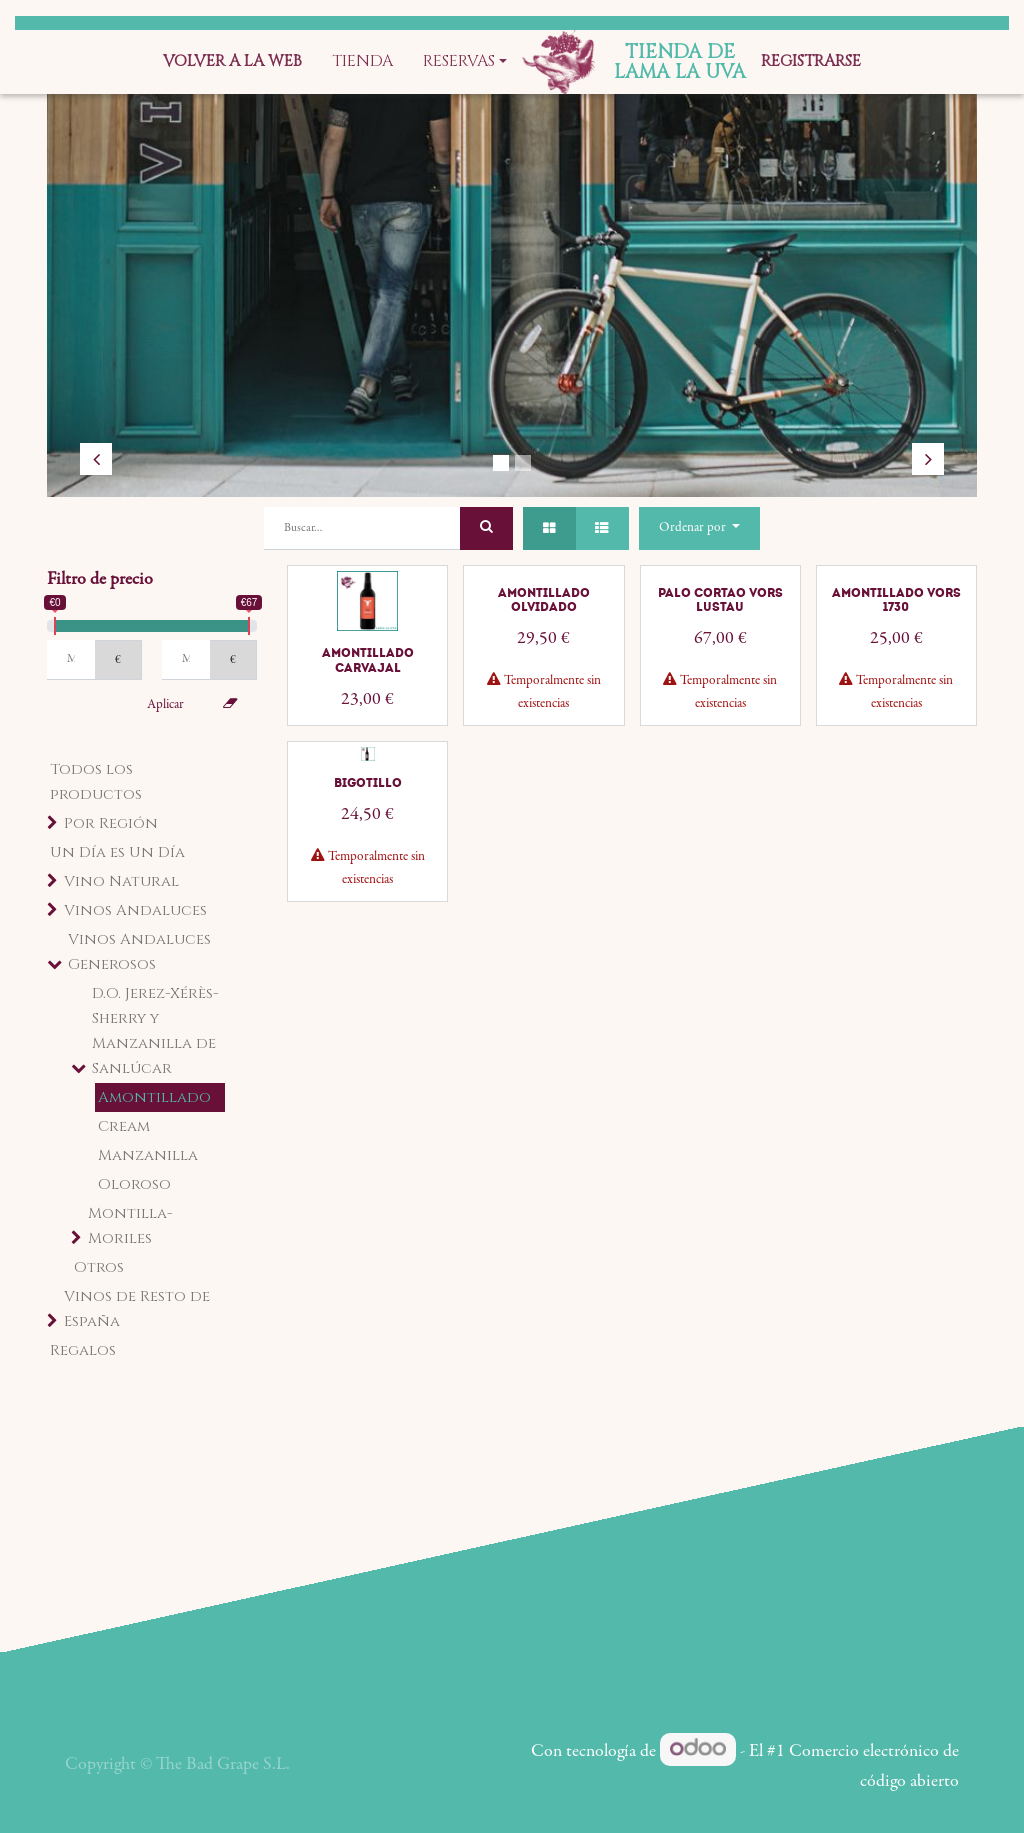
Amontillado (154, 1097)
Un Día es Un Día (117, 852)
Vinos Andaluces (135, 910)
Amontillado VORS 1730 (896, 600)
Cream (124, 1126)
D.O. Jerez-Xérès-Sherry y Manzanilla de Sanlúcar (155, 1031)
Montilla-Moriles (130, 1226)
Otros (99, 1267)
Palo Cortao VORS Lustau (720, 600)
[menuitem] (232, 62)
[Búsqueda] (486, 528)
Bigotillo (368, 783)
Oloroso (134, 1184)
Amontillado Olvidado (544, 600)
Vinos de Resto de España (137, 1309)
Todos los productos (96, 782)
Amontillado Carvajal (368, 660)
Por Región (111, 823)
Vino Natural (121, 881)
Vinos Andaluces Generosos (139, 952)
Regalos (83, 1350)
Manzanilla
########################################
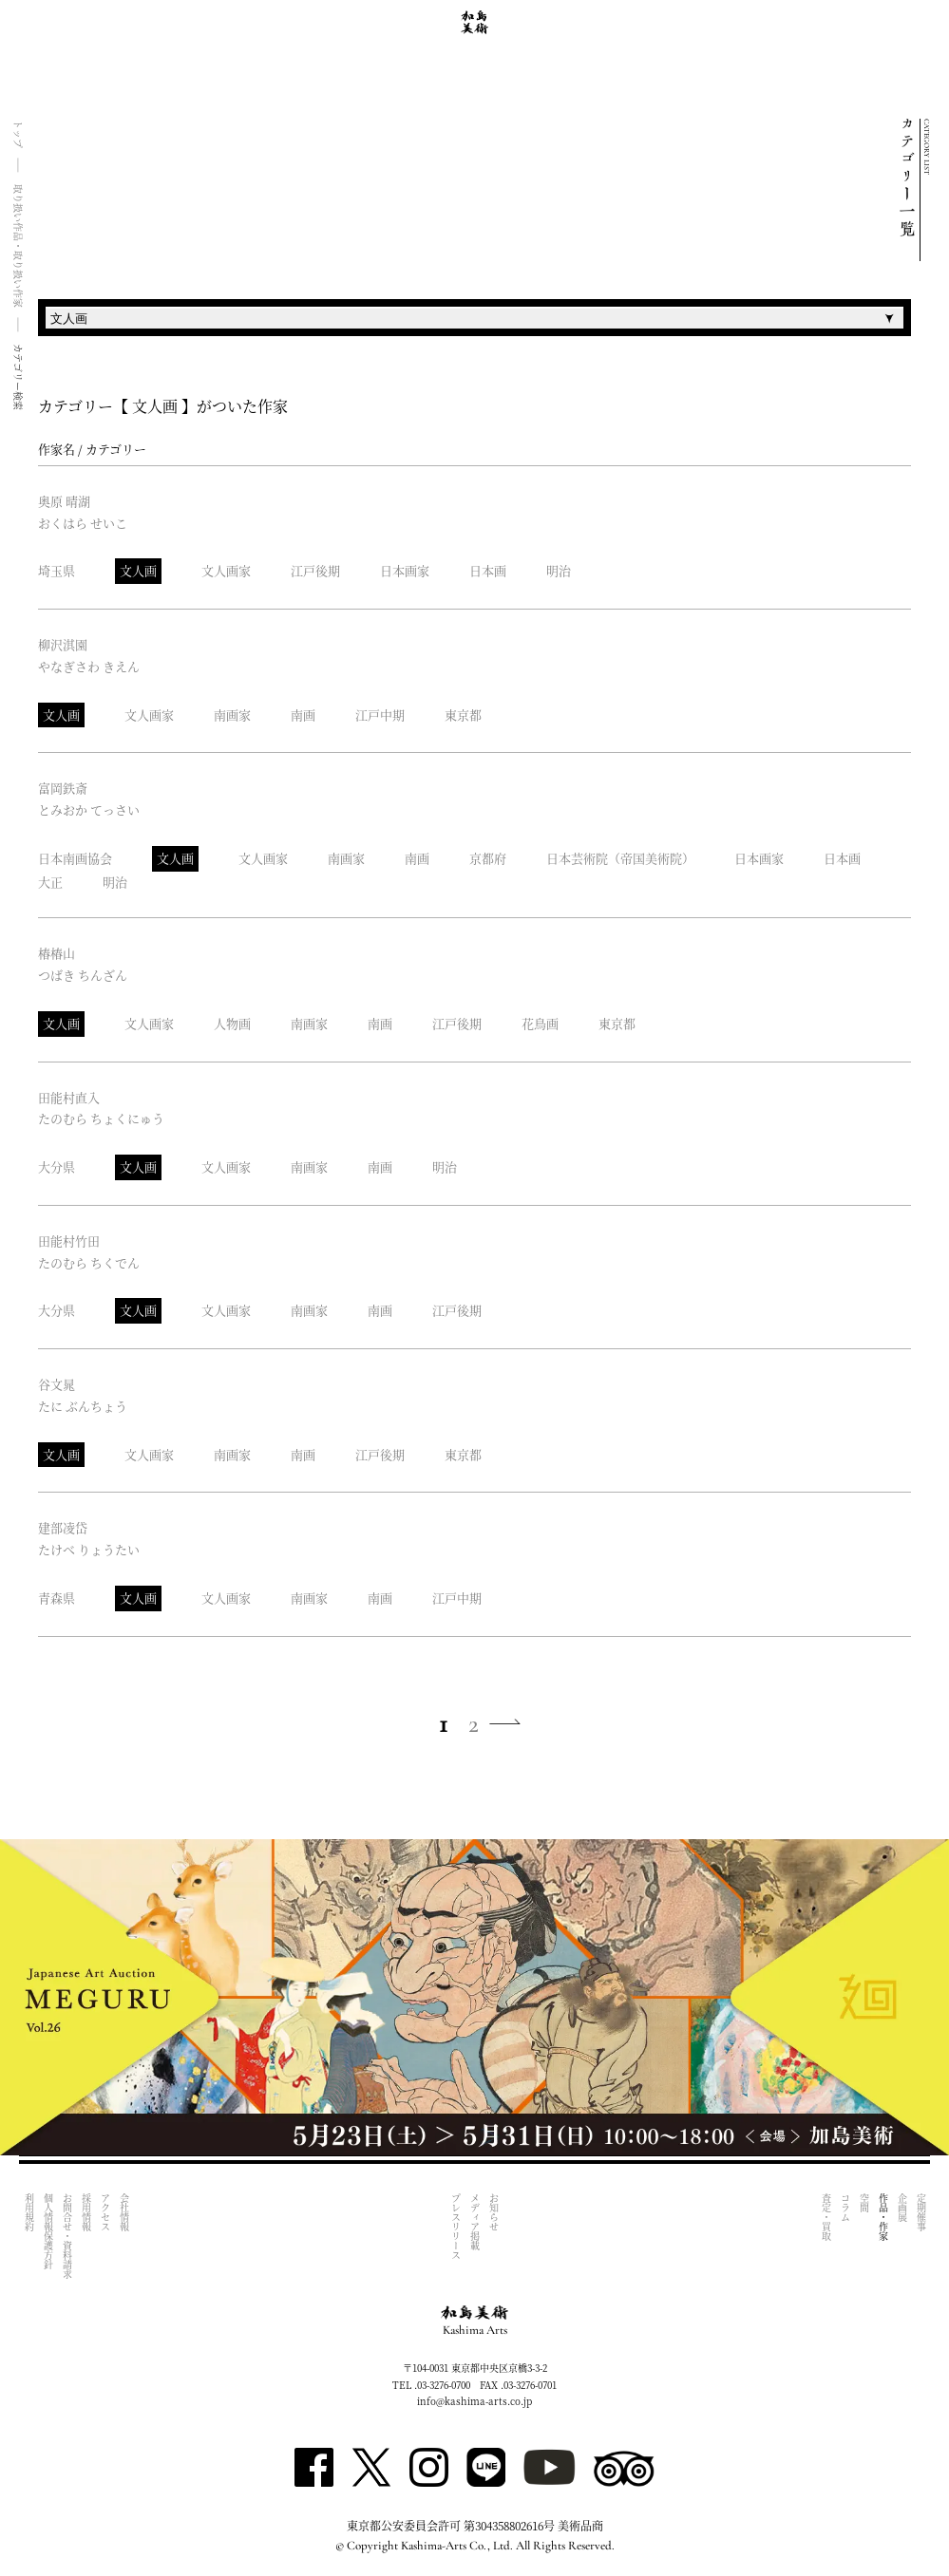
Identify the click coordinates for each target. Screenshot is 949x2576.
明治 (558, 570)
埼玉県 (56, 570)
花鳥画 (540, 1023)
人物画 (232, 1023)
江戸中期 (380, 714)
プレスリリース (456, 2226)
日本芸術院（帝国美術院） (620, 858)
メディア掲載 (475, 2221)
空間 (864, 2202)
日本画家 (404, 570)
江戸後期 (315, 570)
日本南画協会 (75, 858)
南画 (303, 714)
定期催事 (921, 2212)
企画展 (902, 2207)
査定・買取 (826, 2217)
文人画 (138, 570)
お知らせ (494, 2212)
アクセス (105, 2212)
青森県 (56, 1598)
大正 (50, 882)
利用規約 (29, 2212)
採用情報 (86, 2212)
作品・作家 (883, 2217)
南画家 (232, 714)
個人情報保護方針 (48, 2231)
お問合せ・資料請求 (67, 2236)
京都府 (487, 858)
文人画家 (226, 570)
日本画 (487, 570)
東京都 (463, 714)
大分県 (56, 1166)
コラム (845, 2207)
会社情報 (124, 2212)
########################################
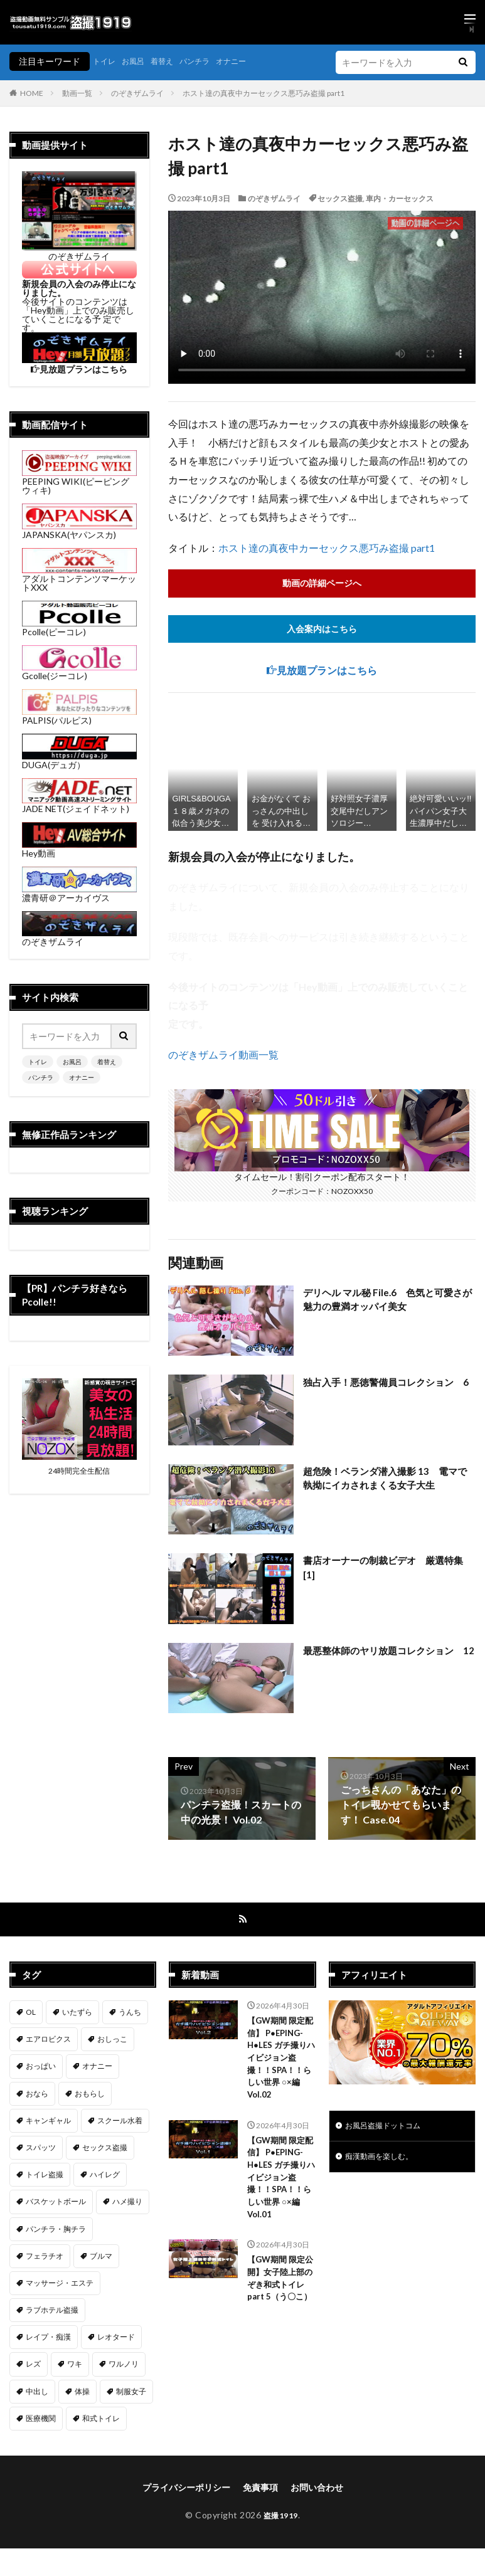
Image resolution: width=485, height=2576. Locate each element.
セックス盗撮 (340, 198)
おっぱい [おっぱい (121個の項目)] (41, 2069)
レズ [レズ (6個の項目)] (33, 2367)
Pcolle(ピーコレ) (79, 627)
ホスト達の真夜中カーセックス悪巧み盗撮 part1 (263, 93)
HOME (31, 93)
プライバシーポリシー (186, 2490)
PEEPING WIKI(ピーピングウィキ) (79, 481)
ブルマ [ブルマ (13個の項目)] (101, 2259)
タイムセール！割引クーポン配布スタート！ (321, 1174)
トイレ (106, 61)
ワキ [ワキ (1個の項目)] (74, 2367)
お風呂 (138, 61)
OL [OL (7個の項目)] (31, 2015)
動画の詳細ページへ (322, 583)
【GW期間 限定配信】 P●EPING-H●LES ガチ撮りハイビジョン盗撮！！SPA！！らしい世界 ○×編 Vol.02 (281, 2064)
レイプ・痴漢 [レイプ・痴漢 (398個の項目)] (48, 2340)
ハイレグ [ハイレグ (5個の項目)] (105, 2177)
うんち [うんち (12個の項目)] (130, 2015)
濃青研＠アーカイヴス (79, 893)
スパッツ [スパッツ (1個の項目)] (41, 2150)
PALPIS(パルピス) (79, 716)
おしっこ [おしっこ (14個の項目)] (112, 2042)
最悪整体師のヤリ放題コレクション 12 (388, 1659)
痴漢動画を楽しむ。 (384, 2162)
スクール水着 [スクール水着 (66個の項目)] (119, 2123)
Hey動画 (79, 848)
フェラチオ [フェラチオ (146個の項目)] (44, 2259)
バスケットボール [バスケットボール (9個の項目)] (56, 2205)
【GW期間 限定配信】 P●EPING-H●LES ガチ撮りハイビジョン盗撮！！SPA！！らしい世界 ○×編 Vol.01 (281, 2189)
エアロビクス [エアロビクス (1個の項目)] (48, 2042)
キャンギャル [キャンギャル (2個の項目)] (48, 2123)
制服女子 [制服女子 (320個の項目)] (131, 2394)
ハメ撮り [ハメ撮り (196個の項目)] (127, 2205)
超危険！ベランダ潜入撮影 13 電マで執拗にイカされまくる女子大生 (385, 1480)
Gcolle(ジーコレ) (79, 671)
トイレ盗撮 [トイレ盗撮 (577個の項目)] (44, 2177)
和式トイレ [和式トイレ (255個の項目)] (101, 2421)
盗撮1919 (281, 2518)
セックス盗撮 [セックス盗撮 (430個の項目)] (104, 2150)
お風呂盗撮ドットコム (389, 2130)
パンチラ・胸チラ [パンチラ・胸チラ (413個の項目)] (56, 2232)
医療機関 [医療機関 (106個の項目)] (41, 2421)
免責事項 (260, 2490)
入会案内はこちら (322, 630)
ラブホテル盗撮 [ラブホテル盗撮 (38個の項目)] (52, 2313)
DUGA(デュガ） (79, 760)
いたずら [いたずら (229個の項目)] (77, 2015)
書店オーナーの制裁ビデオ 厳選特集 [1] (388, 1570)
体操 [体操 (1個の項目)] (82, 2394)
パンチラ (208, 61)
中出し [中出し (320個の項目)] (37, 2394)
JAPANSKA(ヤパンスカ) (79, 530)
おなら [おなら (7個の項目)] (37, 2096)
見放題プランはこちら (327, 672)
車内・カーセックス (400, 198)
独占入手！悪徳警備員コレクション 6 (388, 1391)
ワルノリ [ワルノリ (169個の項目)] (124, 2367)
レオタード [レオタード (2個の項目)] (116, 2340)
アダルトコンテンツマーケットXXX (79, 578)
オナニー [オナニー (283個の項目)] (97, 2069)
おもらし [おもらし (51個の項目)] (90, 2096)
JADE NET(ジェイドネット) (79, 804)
########################################
INSTRUCTIONS TO FOLLOW = From the listing, copy every line where the string "限定配信" appears.

RESPONSE BELOW =
【GW期間 限定配信】 P●EPING-H●LES ガチ撮りハイビジョン盗撮！！SPA！！らしい世界 ○×編 Vol.02 (281, 2064)
【GW期間 限定配信】 P●EPING-H●LES ガチ撮りハイビジョン盗撮！！SPA！！らしい世界 ○×編 Vol.01 (281, 2189)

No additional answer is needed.